→ Work request: From the line containing "Vathilakos Thessaloniki Macedonia Greece" onward, every line of the entries is to be set down exactly, the last line included.

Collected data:
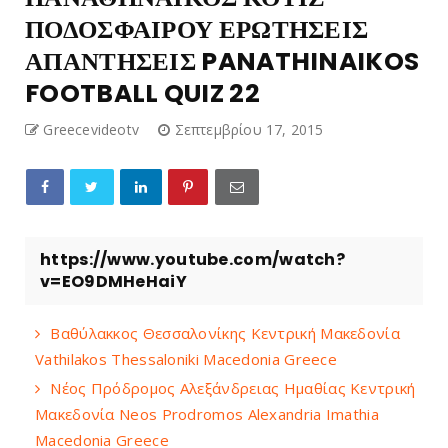
ΠΟΔΟΣΦΑΙΡΟΥ ΕΡΩΤΗΣΕΙΣ
ΑΠΑΝΤΗΣΕΙΣ PANATHINAIKOS
FOOTBALL QUIZ 22
Greecevideotv
Σεπτεμβρίου 17, 2015
https://www.youtube.com/watch?
v=EO9DMHeHaiY
Βαθύλακκος Θεσσαλονίκης Κεντρική Μακεδονία
Vathilakos Thessaloniki Macedonia Greece
Νέος Πρόδρομος Αλεξάνδρειας Ημαθίας Κεντρική
Μακεδονία Neos Prodromos Alexandria Imathia
Macedonia Greece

→ Response:
Vathilakos Thessaloniki Macedonia Greece
Νέος Πρόδρομος Αλεξάνδρειας Ημαθίας Κεντρική
Μακεδονία Neos Prodromos Alexandria Imathia
Macedonia Greece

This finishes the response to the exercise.